> _Try it_
Leave the images out and repeat the data exactly as given.

> _Dataset entries_
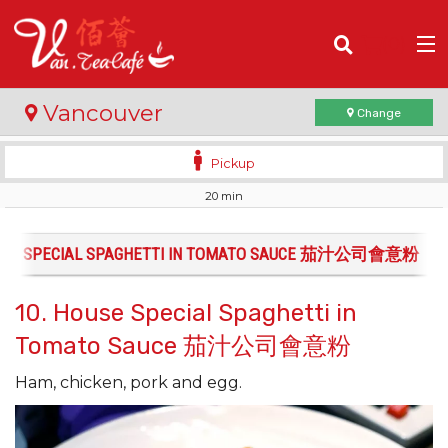
(
0
)
Vancouver
Change
Pickup
20 min
Order Online
Location
OUSE SPECIAL SPAGHETTI IN TOMATO SAUCE 茄汁公司會意粉
Login
10. House Special Spaghetti in
Tomato Sauce 茄汁公司會意粉
Registration
Ham, chicken, pork and egg.
Cart (0)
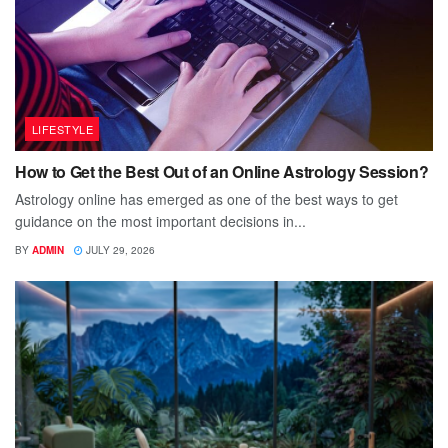
LIFESTYLE
How to Get the Best Out of an Online Astrology Session?
Astrology online has emerged as one of the best ways to get
guidance on the most important decisions in...
BY
ADMIN
JULY 29, 2026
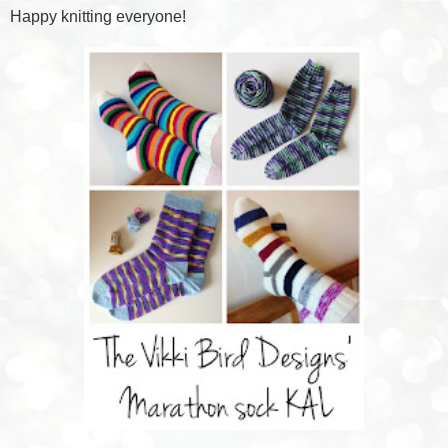
Happy knitting everyone!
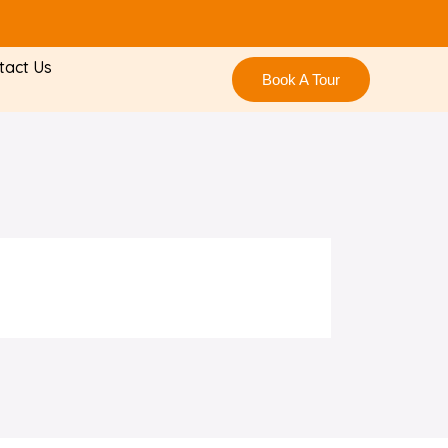
tact Us
Book A Tour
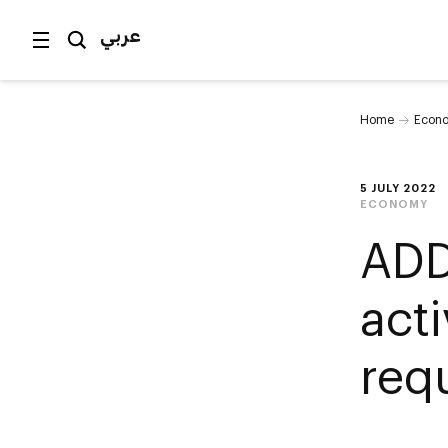
عربي
Home
Econ
5 JULY 2022
ECONOMY
ADD
acti
req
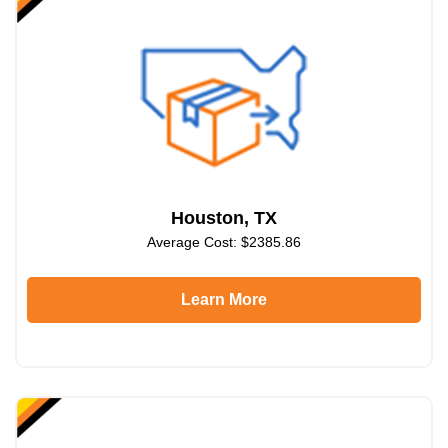
Houston, TX
Average Cost: $2385.86
Learn More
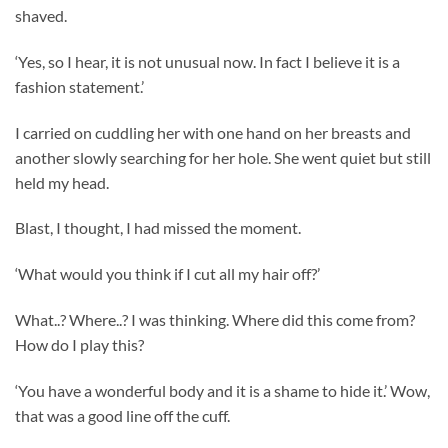
shaved.
‘Yes, so I hear, it is not unusual now. In fact I believe it is a
fashion statement.’
I carried on cuddling her with one hand on her breasts and
another slowly searching for her hole. She went quiet but still
held my head.
Blast, I thought, I had missed the moment.
‘What would you think if I cut all my hair off?’
What..? Where..? I was thinking. Where did this come from?
How do I play this?
‘You have a wonderful body and it is a shame to hide it.’ Wow,
that was a good line off the cuff.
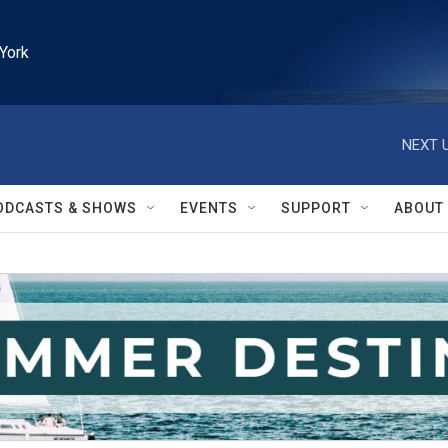
York
NEXT U
ODCASTS & SHOWS
EVENTS
SUPPORT
ABOUT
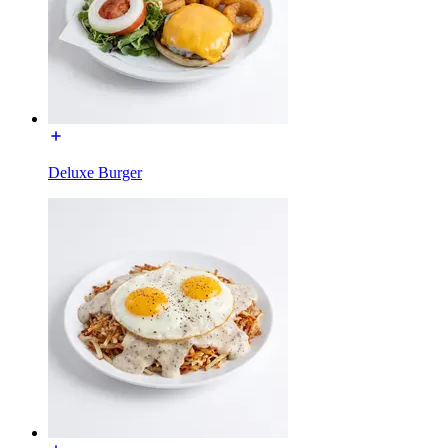
Deluxe Burger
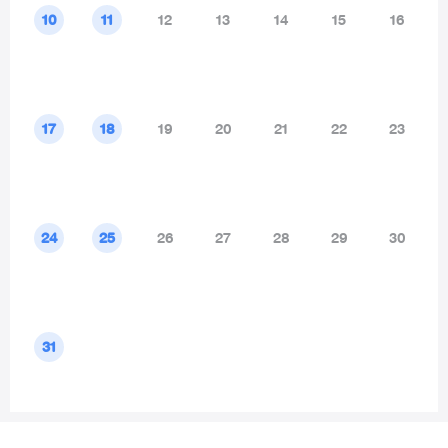
10
11
12
13
14
15
16
17
18
19
20
21
22
23
24
25
26
27
28
29
30
31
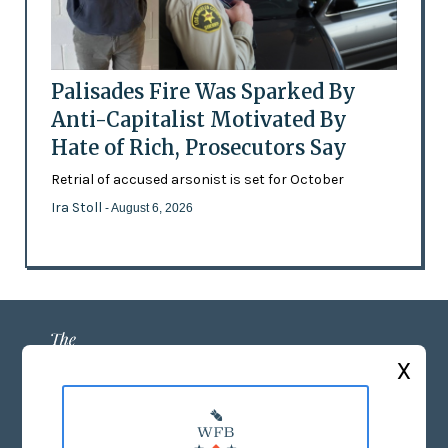
Palisades Fire Was Sparked By
Anti-Capitalist Motivated By
Hate of Rich, Prosecutors Say
Retrial of accused arsonist is set for October
Ira Stoll
- August 6, 2026
X
ABOUT US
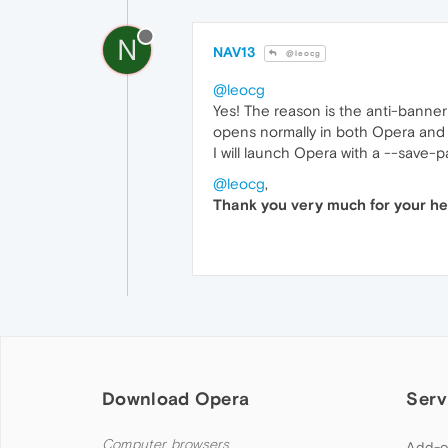
N
NAV13
@leocg
@leocg
Yes! The reason is the anti-banner 
opens normally in both Opera and
I will launch Opera with a --save
@leocg
,
Thank you very much for your hel
Download Opera
Serv
Computer browsers
Add-o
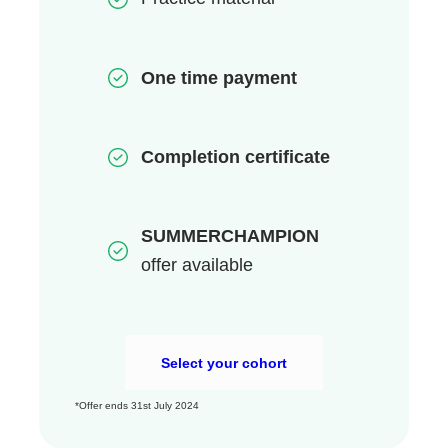
One time payment
Completion certificate
SUMMERCHAMPION
offer
available
Select your cohort
*Offer ends 31st July 2024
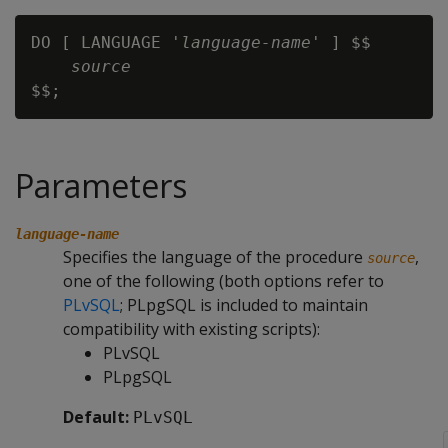
DO [ LANGUAGE '
language-name
' ] $$

source
Parameters
language-name
Specifies the language of the procedure
,
source
one of the following (both options refer to
PLvSQL
; PLpgSQL is included to maintain
compatibility with existing scripts):
PLvSQL
PLpgSQL
Default:
PLvSQL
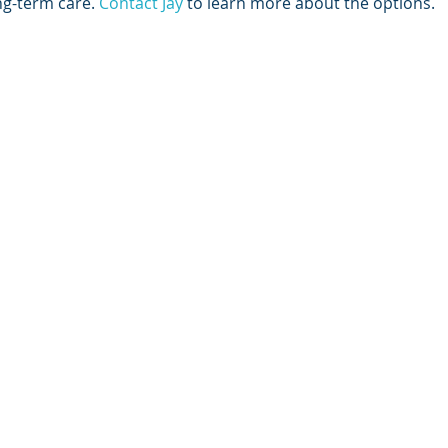
ng-term care. 
Contact Jay
 to learn more about the options. 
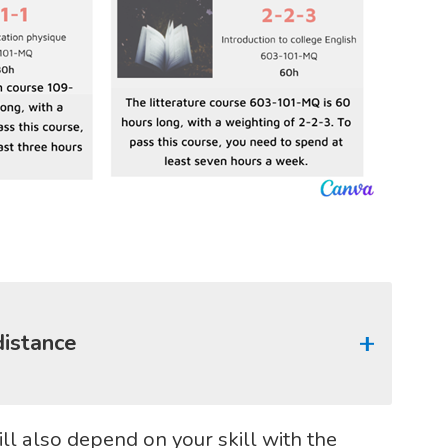
distance
ll also depend on your skill with the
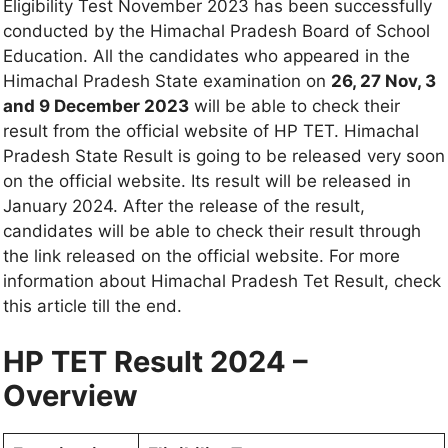
Eligibility Test November 2023 has been successfully
conducted by the Himachal Pradesh Board of School
Education. All the candidates who appeared in the
Himachal Pradesh State examination on
26, 27 Nov, 3
and 9 December 2023
will be able to check their
result from the official website of HP TET. Himachal
Pradesh State Result is going to be released very soon
on the official website. Its result will be released in
January 2024. After the release of the result,
candidates will be able to check their result through
the link released on the official website. For more
information about Himachal Pradesh Tet Result, check
this article till the end.
HP TET Result 2024 –
Overview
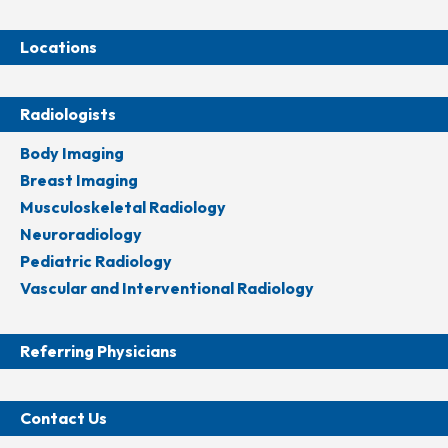
Locations
Radiologists
Body Imaging
Breast Imaging
Musculoskeletal Radiology
Neuroradiology
Pediatric Radiology
Vascular and Interventional Radiology
Referring Physicians
Contact Us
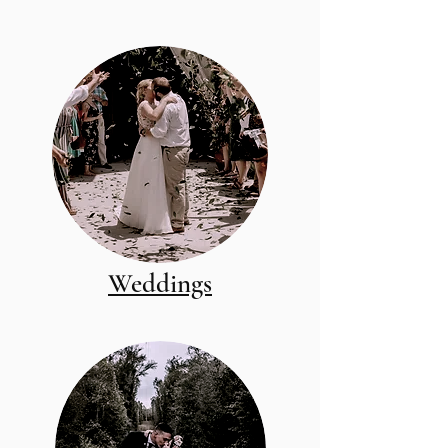
Weddings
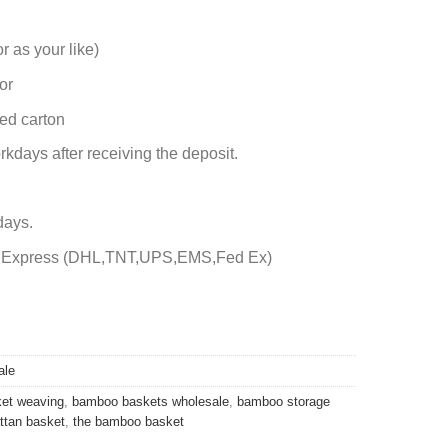
r as your like)
or
ed carton
rkdays after receiving the deposit.
days.
by Express (DHL,TNT,UPS,EMS,Fed Ex)
ale
et weaving
,
bamboo baskets wholesale
,
bamboo storage
attan basket
,
the bamboo basket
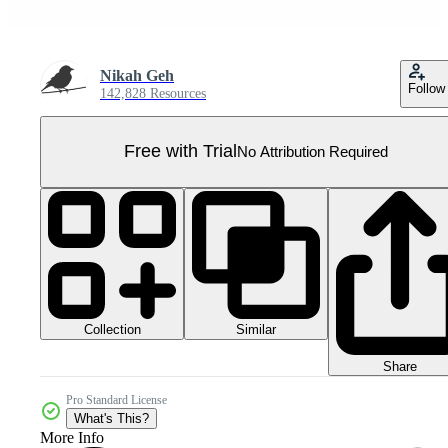
Nikah Geh
Follow
142,828 Resources
Free with Trial
No Attribution Required
Collection
Similar
Share
Pro Standard License
What's This?
More Info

> _Written reply_
(
0
)
Vancouver
Change
Pickup
20 min
Order Online
Location
OUSE SPECIAL SPAGHETTI IN TOMATO SAUCE 茄汁公司會意粉
Login
10. House Special Spaghetti in
Tomato Sauce 茄汁公司會意粉
Registration
Ham, chicken, pork and egg.
Cart (0)
LIFESTYLE
How to Get the Best Out of an Online Astrology Session?
Astrology online has emerged as one of the best ways to get
guidance on the most important decisions in...
BY
ADMIN
JULY 29, 2026
Happy knitting everyone!
tact Us
Book A Tour
عربي
Home
Econ
5 JULY 2022
ECONOMY
ADD
acti
req
Houston, TX
Average Cost: $2385.86
Learn More
shaved.
‘Yes, so I hear, it is not unusual now. In fact I believe it is a
fashion statement.’
I carried on cuddling her with one hand on her breasts and
another slowly searching for her hole. She went quiet but still
held my head.
Blast, I thought, I had missed the moment.
‘What would you think if I cut all my hair off?’
What..? Where..? I was thinking. Where did this come from?
How do I play this?
‘You have a wonderful body and it is a shame to hide it.’ Wow,
that was a good line off the cuff.
York
NEXT U
ODCASTS & SHOWS
EVENTS
SUPPORT
ABOUT
Deluxe Burger
10
11
12
13
14
15
16
17
18
19
20
21
22
23
24
25
26
27
28
29
30
31
Palisades Fire Was Sparked By
Anti-Capitalist Motivated By
Hate of Rich, Prosecutors Say
Retrial of accused arsonist is set for October
Ira Stoll
- August 6, 2026
X
ABOUT US
N
NAV13
@leocg
@leocg
Yes! The reason is the anti-banner 
opens normally in both Opera and
I will launch Opera with a --save
@leocg
,
Thank you very much for your hel
Download Opera
Serv
Computer browsers
Add-o
One time payment
Completion certificate
SUMMERCHAMPION
offer
available
Select your cohort
*Offer ends 31st July 2024
DO [ LANGUAGE '
language-name
' ] $$

source
Parameters
language-name
Specifies the language of the procedure
,
source
one of the following (both options refer to
PLvSQL
; PLpgSQL is included to maintain
compatibility with existing scripts):
PLvSQL
PLpgSQL
Default:
PLvSQL
ng-term care. 
Contact Jay
 to learn more about the options. 
distance
ll also depend on your skill with the
Eligibility Test November 2023 has been successfully
conducted by the Himachal Pradesh Board of School
Education. All the candidates who appeared in the
Himachal Pradesh State examination on
26, 27 Nov, 3
and 9 December 2023
will be able to check their
result from the official website of HP TET. Himachal
Pradesh State Result is going to be released very soon
on the official website. Its result will be released in
January 2024. After the release of the result,
candidates will be able to check their result through
the link released on the official website. For more
information about Himachal Pradesh Tet Result, check
this article till the end.
HP TET Result 2024 –
Overview
Locations
Radiologists
Body Imaging
Breast Imaging
Musculoskeletal Radiology
Neuroradiology
Pediatric Radiology
Vascular and Interventional Radiology
Referring Physicians
Contact Us
Weddings
r as your like)
or
ed carton
rkdays after receiving the deposit.
days.
by Express (DHL,TNT,UPS,EMS,Fed Ex)
ale
et weaving
,
bamboo baskets wholesale
,
bamboo storage
attan basket
,
the bamboo basket
Nikah Geh
Follow
142,828 Resources
Free with Trial
No Attribution Required
Collection
Similar
Share
Pro Standard License
What's This?
More Info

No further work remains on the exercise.